▶ _What is expected_:
Repeat each record exactly. Any picture gets left out.

(Data supplied Opens)

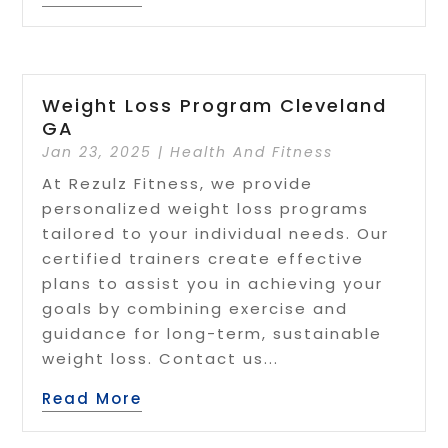
Weight Loss Program Cleveland
GA
Jan 23, 2025
|
Health And Fitness
At Rezulz Fitness, we provide
personalized weight loss programs
tailored to your individual needs. Our
certified trainers create effective
plans to assist you in achieving your
goals by combining exercise and
guidance for long-term, sustainable
weight loss. Contact us...
Read More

(Data supplied Closes)

▶ _Exercise result_:
Weight Loss Program Cleveland
GA
Jan 23, 2025
|
Health And Fitness
At Rezulz Fitness, we provide
personalized weight loss programs
tailored to your individual needs. Our
certified trainers create effective
plans to assist you in achieving your
goals by combining exercise and
guidance for long-term, sustainable
weight loss. Contact us...
Read More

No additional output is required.